Based upon the foregoing, the Court finds for claimant as to the demolition of the superstructure as previously detailed and awards claimant damages in the amount of $772,248.75 together with interest from the last payment date of on or about July 31, 2000 to January 31, 2001, and from October 16, 2001 to the date of Decision herein and thereafter to the date of payment. Pursuant to Court of Claims Act §11-a, the Court also awards claimant the sum of $50.00. As to the breach of contract action for the utility relocation, the Court finds in favor of defendant. Claimant has failed to prove that aspect of the case. All motions not specifically ruled on are denied. Let judgment be entered accordingly.

July 24, 2006
Hauppauge, New York

Judge of the Court of Claims

[1].Prior to trial, claimant discontinued the cause of action relating to the relocation of the crane.

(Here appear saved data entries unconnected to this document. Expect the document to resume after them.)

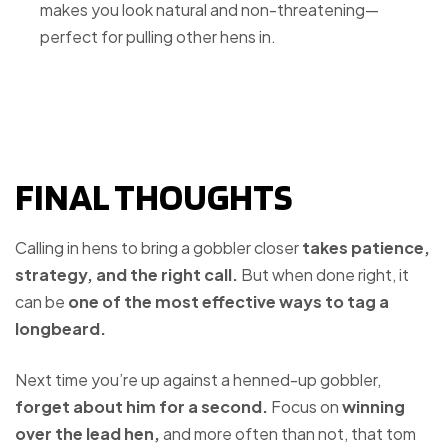
makes you look natural and non-threatening—
perfect for pulling other hens in.
FINAL THOUGHTS
Calling in hens to bring a gobbler closer
takes patience,
strategy, and the right call.
But when done right, it
can be
one of the most effective ways to tag a
longbeard.
Next time you’re up against a henned-up gobbler,
forget about him for a second.
Focus on
winning
over the lead hen,
and more often than not, that tom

Claimant’s position is that Addendum No. 1 contained revisions to the general conditions of the contract and replaced the original specifications. Defendant argues that Addendum No. 1 is a general addendum to its standard specifications and formed no part of the contract.

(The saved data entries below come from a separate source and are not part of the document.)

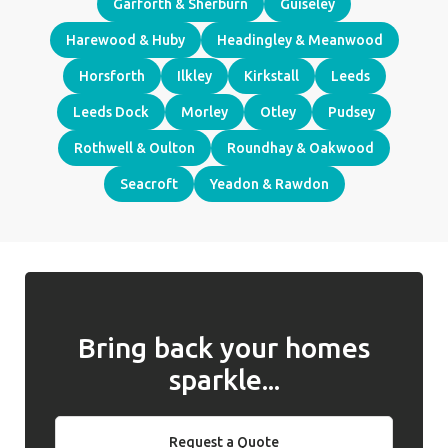
Garforth & Sherburn
Guiseley
Harewood & Huby
Headingley & Meanwood
Horsforth
Ilkley
Kirkstall
Leeds
Leeds Dock
Morley
Otley
Pudsey
Rothwell & Oulton
Roundhay & Oakwood
Seacroft
Yeadon & Rawdon
Bring back your homes
sparkle...
Request a Quote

Franzese was the New York State Department of Transportation employee who measured the deck thickness with claimant and countersigned claimant’s Exhibit 45. The reporting of the measurement to the engineer-in-charge was read into evidence by claimant from Franzese’s deposition transcript.
The additional costs were determined by Bethay Consultants who were hired by claimant to compile the costs for this claim.

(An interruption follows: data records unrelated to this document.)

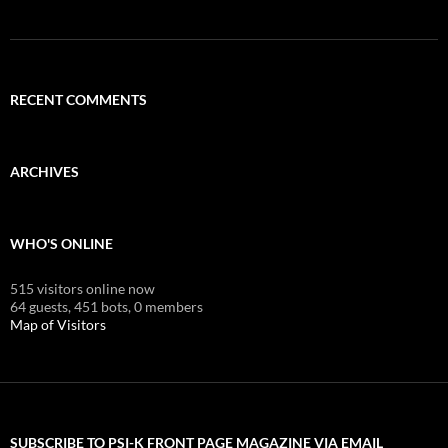
RECENT COMMENTS
ARCHIVES
WHO'S ONLINE
515 visitors online now
64 guests,
451 bots,
0 members
Map of Visitors
SUBSCRIBE TO PSI-K FRONT PAGE MAGAZINE VIA EMAIL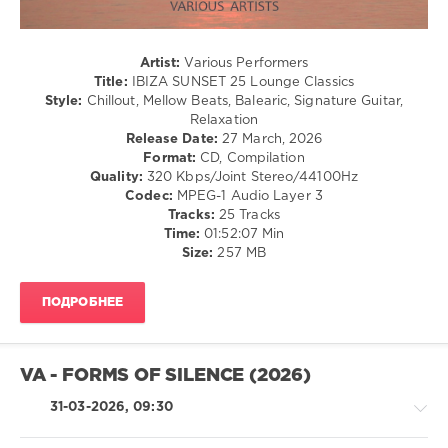
WMW
Records
,
IBIZA
Artist:
Various Performers
SUNSET
,
Title:
IBIZA SUNSET 25 Lounge Classics
25
Style:
Chillout, Mellow Beats, Balearic, Signature Guitar,
Lounge
Relaxation
Classics
,
Release Date:
27 March, 2026
Lounge
Format:
CD, Compilation
Classics
,
Quality:
320 Kbps/Joint Stereo/44100Hz
Eddie
Codec:
MPEG-1 Audio Layer 3
Thoneick
,
Tracks:
25 Tracks
Florentine
,
Time:
01:52:07 Min
John
Size:
257 MB
Dahlback
,
Francesco
Diaz
,
ПОДРОБНЕЕ
Mikis
Theodorakis
,
Steen
Thottrup
,
VA - FORMS OF SILENCE (2026)
Eva
Scolaro
,
31-03-2026, 09:30
Sunset
Lovers
,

The testimony included costs before upward and downward adjustments for profit, overhead and credits owed.
Claimant’s actual additional labor costs before adjustments for profit and overhead was $309,710.00. Deducted from this amount were credits for labor paid to the bonding company. The original amounts of the credits were $31,960.00 for Rapid’s labor costs and $51,939.95 for Complete Diving’s labor costs. Both of these numbers included profit and overhead. The Court only deducted that portion of the credit which was attributable to actual costs, as it would be inequitable to deduct profit and overhead from actual cost incurred. The Court arrived at the new credits by deducting the 20% allowed for profit and overhead in the contract. The Court arrived at a credit for Rapid’s labor of $26,600.00(R) and Complete Diving’s labor of $43,280.00(R). For ease of calculations, the Court has rounded some numbers.
According to claimant’s Exhibit 40, this is the actual costs of the invoices before adding profit and overhead.
This value reflects the actual cost of the vehicles (claimant’s Exhibit 40) less a credit of $765.00 which was paid as part of another claim by claimant.
See claimant’s Exhibit 40 for the actual cost.
See claimant’s Exhibit 40 for the actual cost.
The Court attributed no value to the home office expense as this is part of claimant’s overhead.
Each of the parties moved for summary judgment prior to trial (M-66396 and CM-66663) before Judge Francis Collins. Judge Collins found that the meaning of the word “sealed” in a note to one of the exhibits would rely upon extrinsic proof to be adduced at trial.